Repeat the lines from the line with "ffice бесплатно" to the line with "о, где задается" in the listing below, keeping both end lines and adding nothing.

* * *

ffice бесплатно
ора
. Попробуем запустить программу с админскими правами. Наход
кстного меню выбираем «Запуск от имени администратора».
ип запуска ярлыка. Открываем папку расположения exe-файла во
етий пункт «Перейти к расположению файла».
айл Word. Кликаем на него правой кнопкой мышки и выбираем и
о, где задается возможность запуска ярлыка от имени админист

* * *

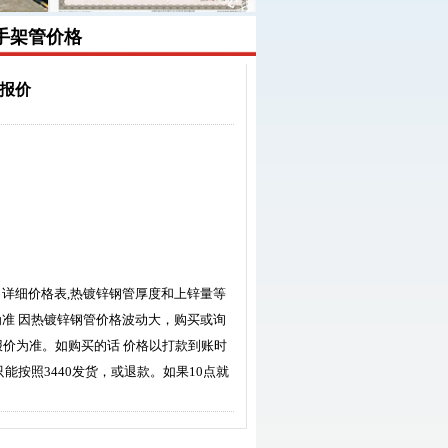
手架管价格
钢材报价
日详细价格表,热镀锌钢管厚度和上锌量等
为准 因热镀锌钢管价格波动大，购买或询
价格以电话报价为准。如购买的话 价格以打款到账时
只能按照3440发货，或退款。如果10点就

* * *

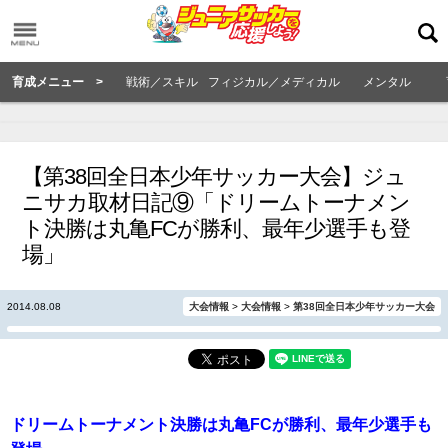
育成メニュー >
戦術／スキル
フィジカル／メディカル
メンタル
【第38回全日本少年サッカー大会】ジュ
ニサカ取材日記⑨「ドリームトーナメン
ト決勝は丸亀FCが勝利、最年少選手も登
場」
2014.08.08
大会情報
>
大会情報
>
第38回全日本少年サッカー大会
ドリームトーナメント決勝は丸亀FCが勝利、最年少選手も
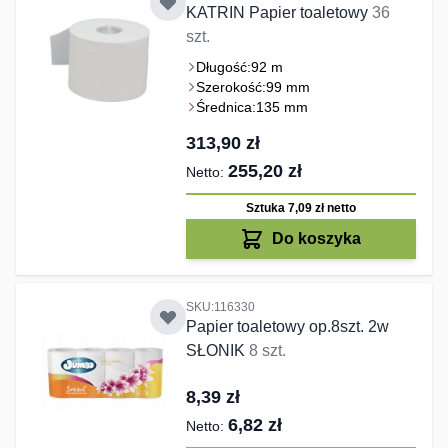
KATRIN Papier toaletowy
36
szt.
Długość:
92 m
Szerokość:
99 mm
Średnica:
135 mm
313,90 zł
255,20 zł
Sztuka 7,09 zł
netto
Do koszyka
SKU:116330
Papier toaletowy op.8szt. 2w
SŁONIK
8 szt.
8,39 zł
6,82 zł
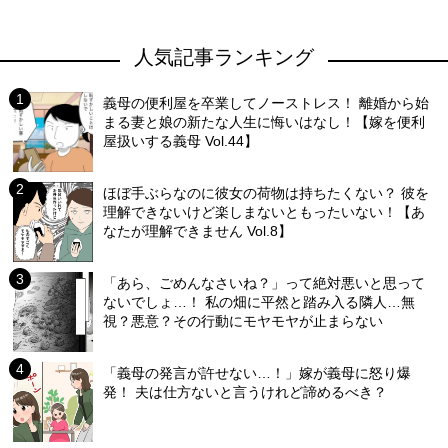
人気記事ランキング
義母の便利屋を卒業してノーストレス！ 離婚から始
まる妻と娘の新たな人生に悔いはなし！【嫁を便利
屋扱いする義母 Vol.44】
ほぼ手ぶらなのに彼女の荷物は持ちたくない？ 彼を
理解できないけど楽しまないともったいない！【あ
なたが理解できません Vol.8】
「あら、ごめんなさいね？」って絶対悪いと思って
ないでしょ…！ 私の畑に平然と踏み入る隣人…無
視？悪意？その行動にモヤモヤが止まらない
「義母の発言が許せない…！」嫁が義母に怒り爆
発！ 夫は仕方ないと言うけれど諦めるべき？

* * *

* **Task output**:
ffice бесплатно
ора
. Попробуем запустить программу с админскими правами. Наход
кстного меню выбираем «Запуск от имени администратора».
ип запуска ярлыка. Открываем папку расположения exe-файла во
етий пункт «Перейти к расположению файла».
айл Word. Кликаем на него правой кнопкой мышки и выбираем и
о, где задается возможность запуска ярлыка от имени админист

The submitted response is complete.